Patient-Specific Bacteroides Genome Variants in Pouchitis

Abstract

A 2-year longitudinal microbiome study of 22 patients who underwent colectomy with an ileal pouch anal anastomosis detected significant increases in distinct populations of Bacteroides during 9 of 11 patient visits that coincided with inflammation (pouchitis). Oligotyping and metagenomic short-read annotation identified Bacteroides populations that occurred in early samples, bloomed during inflammation, and reappeared after antibiotic treatment. Targeted cultivation of Bacteroides isolates from the same individual at multiple time points and from several patients detected subtle genomic changes, including the identification of rapidly evolving genomic elements that differentiate isogenic strains of Bacteroides fragilis from the mucosa versus lumen. Each patient harbored Bacteroides spp. that are closely related to commonly occurring clinical isolates, including Bacteroides ovatus, B. thetaiotaomicron, B. vulgatus, and B. fragilis, which contained unique loci in different patients for synthesis of capsular polysaccharides. The presence of unique Bacteroides capsular polysaccharide loci within different hosts and between the lumen and mucosa may represent adaptations to stimulate, suppress, and evade host-specific immune responses at different microsites of the ileal pouch.

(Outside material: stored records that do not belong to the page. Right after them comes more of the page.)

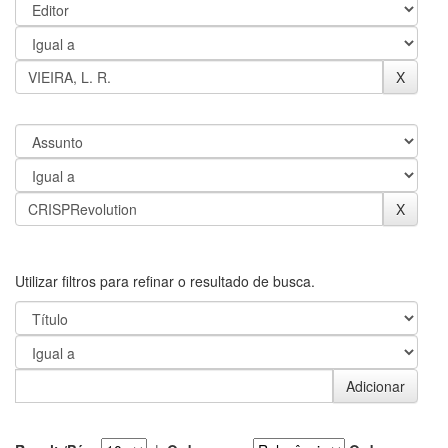
Utilizar filtros para refinar o resultado de busca.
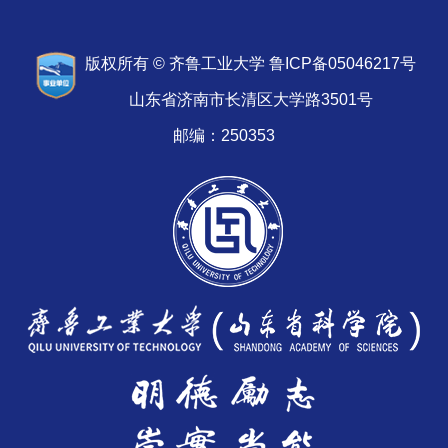
版权所有 © 齐鲁工业大学 鲁ICP备05046217号
山东省济南市长清区大学路3501号
邮编：250353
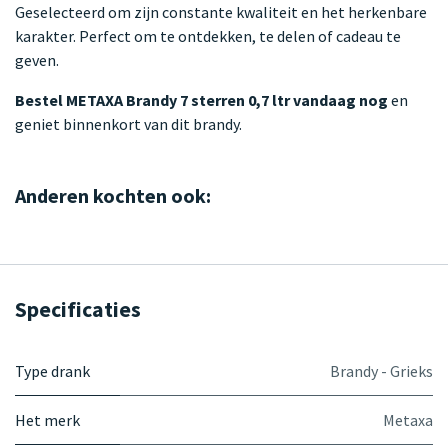
Geselecteerd om zijn constante kwaliteit en het herkenbare
karakter. Perfect om te ontdekken, te delen of cadeau te
geven.
Bestel METAXA Brandy 7 sterren 0,7 ltr vandaag nog
en
geniet binnenkort van dit brandy.
Anderen kochten ook:
Specificaties
Type drank
Brandy - Grieks
Het merk
Metaxa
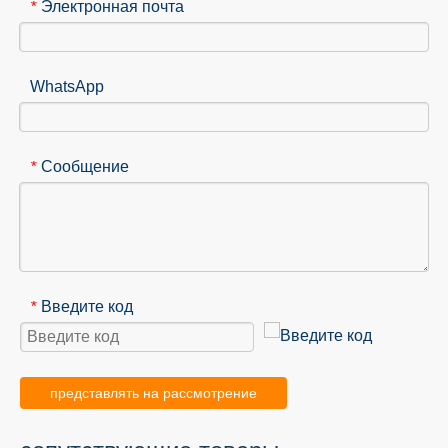
Электронная почта
*
WhatsApp
Сообщение
*
Введите код
*
представлять на рассмотрение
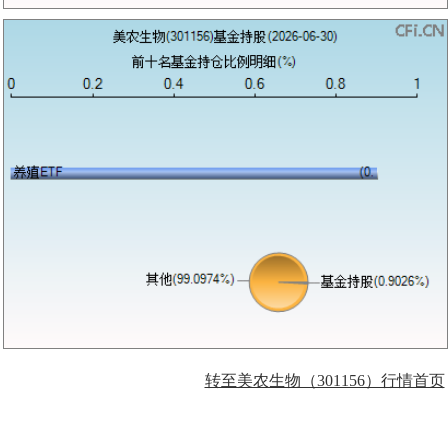
转至美农生物（301156）行情首页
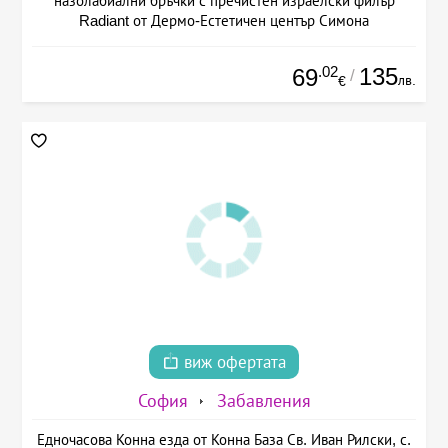
назолабиални бръчки с пречистен израелски филър
Radiant от Дермо-Естетичен център Симона
.02
135
69
/
лв.
€
виж офертата
София
Забавления
Едночасова Конна езда от Конна База Св. Иван Рилски, с.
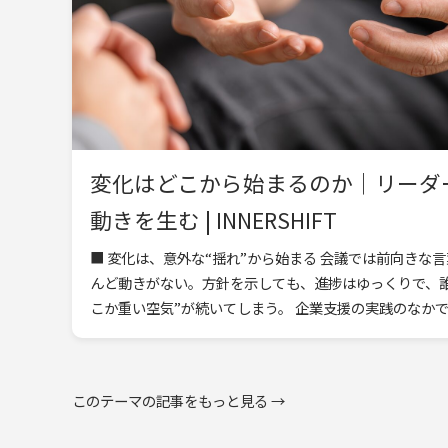
変化はどこから始まるのか｜リーダー
動きを生む | INNERSHIFT
■ 変化は、意外な“揺れ”から始まる 会議では前向きな
んど動きがない。方針を示しても、進捗はゆっくりで、
こか重い空気”が続いてしまう。 企業支援の実践のなかでも
このテーマの記事をもっと見る →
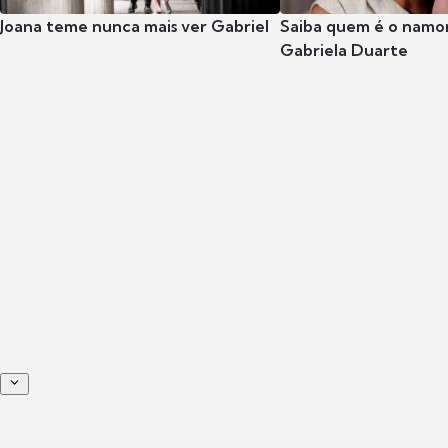
Joana teme nunca mais ver Gabriel
Saiba quem é o namor
Gabriela Duarte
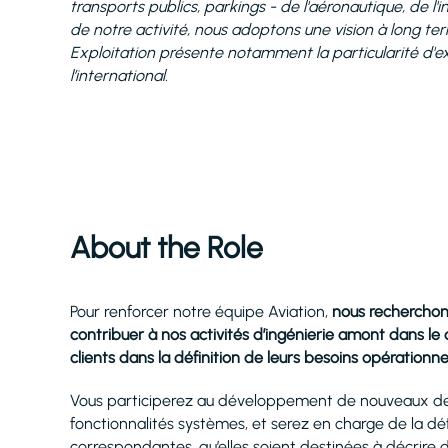
transports publics, parkings - de l'aéronautique, de l'
de notre activité, nous adoptons une vision à long t
Exploitation présente notamment la particularité d'ex
l’international.
About the Role
Pour renforcer notre équipe Aviation,
nous recherchons
contribuer à nos activités d’ingénierie amont dans le
clients dans la définition de leurs besoins opérationnel
Vous participerez au développement de nouveaux de 
fonctionnalités systèmes, et serez en charge de la dé
correspondantes, qu’elles soient destinées à décrir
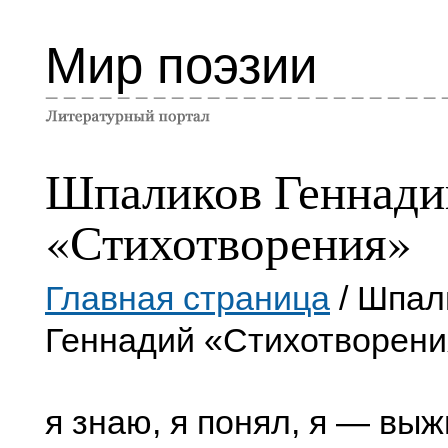
Мир поэзии
Шпаликов Геннади
«Стихотворения»
Главная страница
/ Шпал
Геннадий «Стихотворени
я знаю, я понял, я — выж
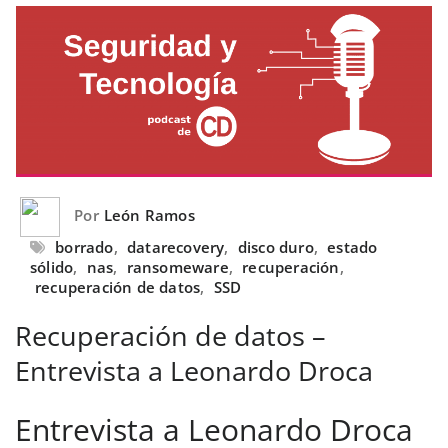
Por
León Ramos
borrado
,
datarecovery
,
disco duro
,
estado
sólido
,
nas
,
ransomeware
,
recuperación
,
recuperación de datos
,
SSD
Recuperación de datos –
Entrevista a Leonardo Droca
Entrevista a Leonardo Droca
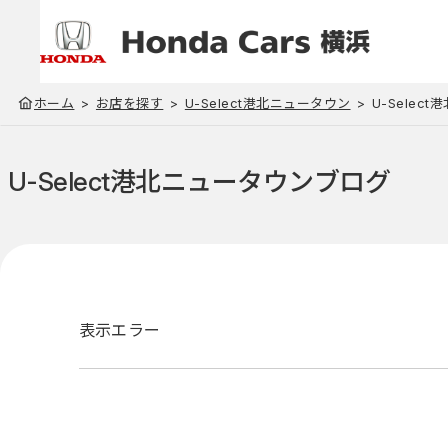
ホーム
お店を探す
U-Select港北ニュータウン
U-Selec
U-Select港北ニュータウン
ブログ
表示エラー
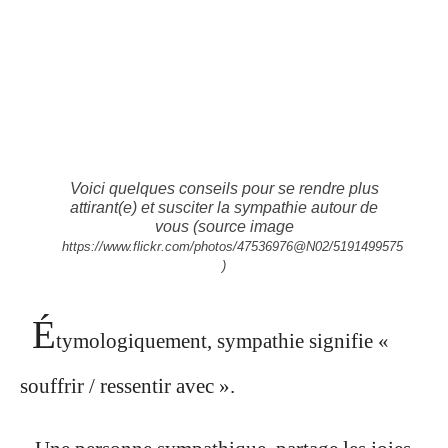
Voici quelques conseils pour se rendre plus
attirant(e) et susciter la sympathie autour de
vous
(source image
https://www.flickr.com/photos/47536976@N02/5191499575
)
É
tymologiquement, sympathie signifie «
souffrir / ressentir avec ».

Importance: This longitudinal study provides an opportunity to describe shifts in the microbiomes of individual patients who suffer from ulcerative colitis (UC) prior to and following inflammation. Pouchitis serves as a model for UC with a predictable incidence of disease onset and enables prospective longitudinal investigations of UC etiology prior to inflammation. Because of insufficient criteria for predicting which patients will develop UC or pouchitis, the interpretation of cross-sectional study designs suffers from lack of information about the microbiome structure and host gene expression patterns that directly correlate with the onset of disease. Our unique longitudinal study design allows each patient to serve as their own control, providing information about the state of the microbiome and host prior to and during the course of disease. Of significance to the broader community, this study identifies microbial strains that may have genetic elements that trigger the onset of disease in susceptible hosts.

FIG 1

Longitudinal sampling of pouchitis and nonpouchitis patients. Samples from p_patients (patients who experienced inflamed ileal pouches at least once during the 2-year study) were collected during periods of inflammation (inflamed pouch), in the absence of inflammation, and 30 days after administration of antibiotics (post antibiotic). Samples were also collected from n_patients who never developed inflammation during the study period (non-pouchitis).

FIG 2

(A) Cluster dendrogram and heat map for the 20 most abundant oligotypes. Clustering employed average linkage of a Bray-Curtis dissimilarity matrix. The labels for terminal branches show the patient number first (preceded by “p” or “n” indicating whether the patient eventually develops pouchitis elsewhere) and then the number of days after initialization of the pouch; the colors of the terminal branches indicate the condition of the pouch at the time of sampling. The heat map represents scaled value for relative abundance of each oligotype per sample. The labels to the left of the heat map indicate the best match of the oligotype sequence in the NCBI RefSeq RNA database followed by the unique oligotype identifier (ID). Longitudinal patterns of nonpouchitis (B) and pouchitis (C) patients are displayed as bar plots. The patient ID is shown above each individual bar plot. The color of the bar corresponds with the oligotype ID of the heat map. The condition of the pouch and the number of days elapsed since pouch activation are displayed below each bar plot.

FIG 3

Bar plots show the temporal change in percent abundance of B. fragilis, B. vulgatus, B. ovatus, and B. thetaiotaomicron MAGs recovered from four patients that developed pouchitis. The letters “a” and “b” in B. theta-a and B. theta-b denote two different MAGs that match B. thetaiotaomicron. The condition of the pouch during each sampling is indicated by the color of the circle below each bar. Each MAG derived from the sample is displayed in chronological order as the number of days following pouch activation. The relative abundance of each B. fragilis cultivar isolated from patients p204, p207, and p214 is displayed as a black dot within the plot.

FIG 4

Read mapping to the p-214 B. fragilis genome cultivar isolated during inflammation. The top green histogram shows the percent GC for 2-kbp segments over 2.5 Mbp of the 5-Mbp draft genome from the B. fragilis cultivar isolated from the inflamed pouch of patient 214. The black histograms in the middle of the figure represent mean coverage over 2-kbp genomic segments of short metagenomic reads (luminal or mucosal samples collected during inflammation from patients p-204, p-207, p-214, and from the lumen of the nonpouchitis patient n-212) that mapped 100% over their length with 97% identity to the p-214 cultivar genome. Black bars on the purple background at the bottom of the figure display the positions of four genes [cpsM(V), wcbM, neuB, and upxZ] within capsular polysaccharide biosynthesis (CPS) loci highlighted in yellow. Two regions highlighted in red represent mobile elements within the genome.